[Task objective] A faithful copy of each record is required, minus the images.

___ Supplied entries ___

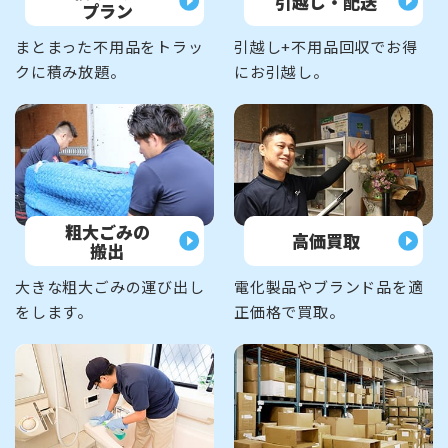
引越し・配送
プラン
まとまった不用品をトラッ
引越し+不用品回収でお得
クに積み放題。
にお引越し。
粗大ごみの
高価買取
搬出
大きな粗大ごみの運び出し
電化製品やブランド品を適
をします。
正価格で買取。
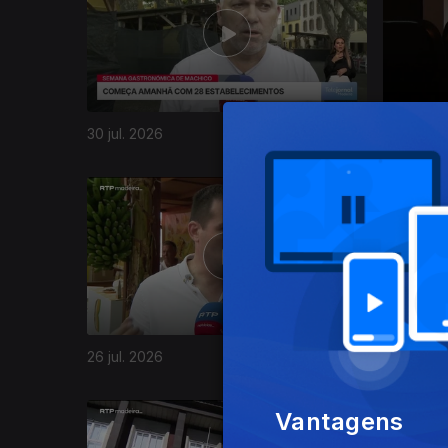
30 jul. 2026
29 jul. 20
26 jul. 2026
25 jul. 20
Vantagens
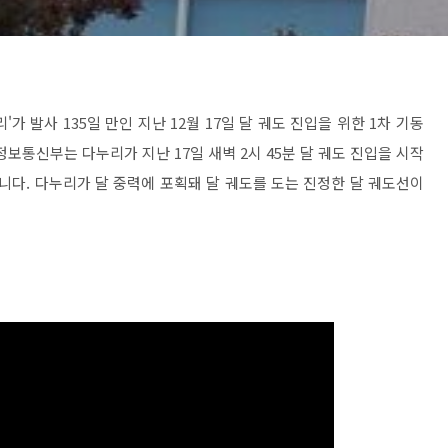
가 발사 135일 만인 지난 12월 17일 달 궤도 진입을 위한 1차 기동
통신부는 다누리가 지난 17일 새벽 2시 45분 달 궤도 진입을 시작
니다. 다누리가 달 중력에 포획돼 달 궤도를 도는 진정한 달 궤도선이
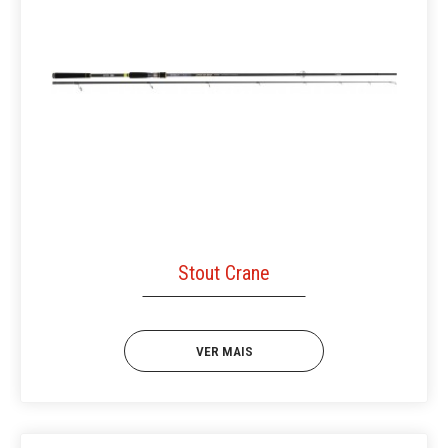
Stout Crane
VER MAIS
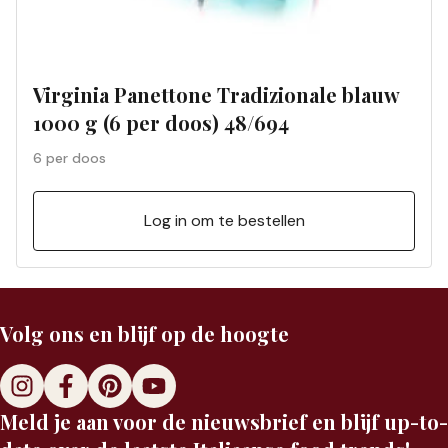
Virginia Panettone Tradizionale blauw
1000 g (6 per doos) 48/694
6 per doos
Log in om te bestellen
Volg ons en blijf op de hoogte
Meld je aan voor de nieuwsbrief en blijf up-to-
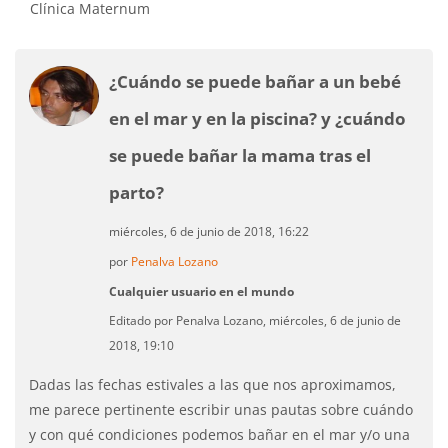
Clínica Maternum
¿Cuándo se puede bañar a un bebé
en el mar y en la piscina? y ¿cuándo
se puede bañar la mama tras el
parto?
miércoles, 6 de junio de 2018, 16:22
por
Penalva Lozano
Cualquier usuario en el mundo
Editado por Penalva Lozano, miércoles, 6 de junio de
2018, 19:10
Dadas las fechas estivales a las que nos aproximamos,
me parece pertinente escribir unas pautas sobre cuándo
y con qué condiciones podemos bañar en el mar y/o una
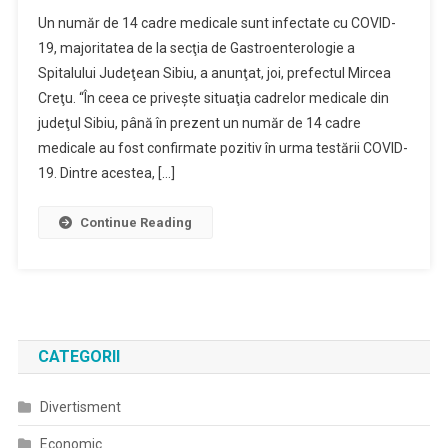
Un număr de 14 cadre medicale sunt infectate cu COVID-
19, majoritatea de la secţia de Gastroenterologie a
Spitalului Judeţean Sibiu, a anunţat, joi, prefectul Mircea
Creţu. “În ceea ce priveşte situaţia cadrelor medicale din
judeţul Sibiu, până în prezent un număr de 14 cadre
medicale au fost confirmate pozitiv în urma testării COVID-
19. Dintre acestea, […]
Continue Reading
CATEGORII
Divertisment
Economic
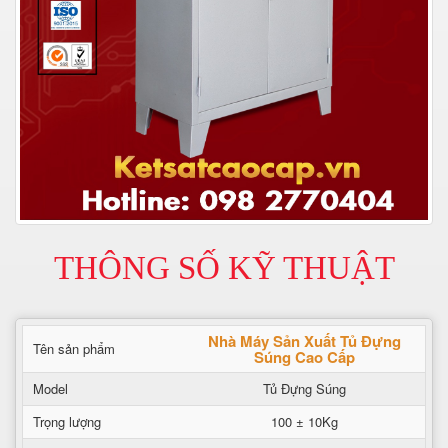
THÔNG SỐ KỸ THUẬT
Nhà Máy Sản Xuất Tủ Đựng
Tên sản phẩm
Súng Cao Cấp
Model
Tủ Đựng Súng
Trọng lượng
100 ± 10Kg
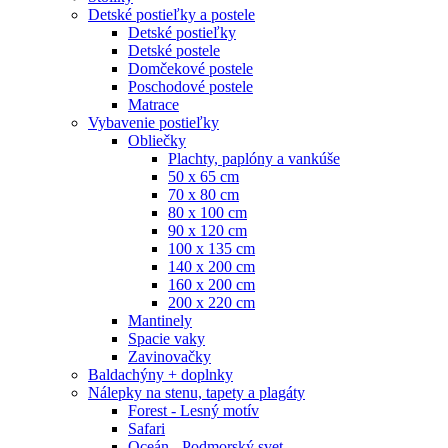
Detské postieľky a postele
Detské postieľky
Detské postele
Domčekové postele
Poschodové postele
Matrace
Vybavenie postieľky
Obliečky
Plachty, paplóny a vankúše
50 x 65 cm
70 x 80 cm
80 x 100 cm
90 x 120 cm
100 x 135 cm
140 x 200 cm
160 x 200 cm
200 x 220 cm
Mantinely
Spacie vaky
Zavinovačky
Baldachýny + doplnky
Nálepky na stenu, tapety a plagáty
Forest - Lesný motív
Safari
Oceán - Podmorský svet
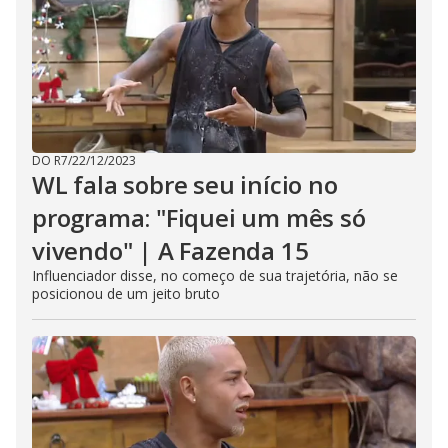
DO R7
/
22/12/2023
WL fala sobre seu início no
programa: "Fiquei um mês só
vivendo" | A Fazenda 15
Influenciador disse, no começo de sua trajetória, não se
posicionou de um jeito bruto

___

[Task answer]
引越し・配送
プラン
まとまった不用品をトラッ
引越し+不用品回収でお得
クに積み放題。
にお引越し。
粗大ごみの
高価買取
搬出
大きな粗大ごみの運び出し
電化製品やブランド品を適
をします。
正価格で買取。
30 jul. 2026
29 jul. 20
26 jul. 2026
25 jul. 20
Vantagens
가 발사 135일 만인 지난 12월 17일 달 궤도 진입을 위한 1차 기동
통신부는 다누리가 지난 17일 새벽 2시 45분 달 궤도 진입을 시작
니다. 다누리가 달 중력에 포획돼 달 궤도를 도는 진정한 달 궤도선이
Stout Crane
VER MAIS
Virginia Panettone Tradizionale blauw
1000 g (6 per doos) 48/694
6 per doos
Log in om te bestellen
Volg ons en blijf op de hoogte
Meld je aan voor de nieuwsbrief en blijf up-to-
Clínica Maternum
¿Cuándo se puede bañar a un bebé
en el mar y en la piscina? y ¿cuándo
se puede bañar la mama tras el
parto?
miércoles, 6 de junio de 2018, 16:22
por
Penalva Lozano
Cualquier usuario en el mundo
Editado por Penalva Lozano, miércoles, 6 de junio de
2018, 19:10
Dadas las fechas estivales a las que nos aproximamos,
me parece pertinente escribir unas pautas sobre cuándo
y con qué condiciones podemos bañar en el mar y/o una
Un număr de 14 cadre medicale sunt infectate cu COVID-
19, majoritatea de la secţia de Gastroenterologie a
Spitalului Judeţean Sibiu, a anunţat, joi, prefectul Mircea
Creţu. “În ceea ce priveşte situaţia cadrelor medicale din
judeţul Sibiu, până în prezent un număr de 14 cadre
medicale au fost confirmate pozitiv în urma testării COVID-
19. Dintre acestea, […]
Continue Reading
CATEGORII
Divertisment
Economic
THÔNG SỐ KỸ THUẬT
Nhà Máy Sản Xuất Tủ Đựng
Tên sản phẩm
Súng Cao Cấp
Model
Tủ Đựng Súng
Trọng lượng
100 ± 10Kg
Detské postieľky a postele
Detské postieľky
Detské postele
Domčekové postele
Poschodové postele
Matrace
Vybavenie postieľky
Obliečky
Plachty, paplóny a vankúše
50 x 65 cm
70 x 80 cm
80 x 100 cm
90 x 120 cm
100 x 135 cm
140 x 200 cm
160 x 200 cm
200 x 220 cm
Mantinely
Spacie vaky
Zavinovačky
Baldachýny + doplnky
Nálepky na stenu, tapety a plagáty
Forest - Lesný motív
Safari
Oceán - Podmorský svet
DO R7
/
22/12/2023
WL fala sobre seu início no
programa: "Fiquei um mês só
vivendo" | A Fazenda 15
Influenciador disse, no começo de sua trajetória, não se
posicionou de um jeito bruto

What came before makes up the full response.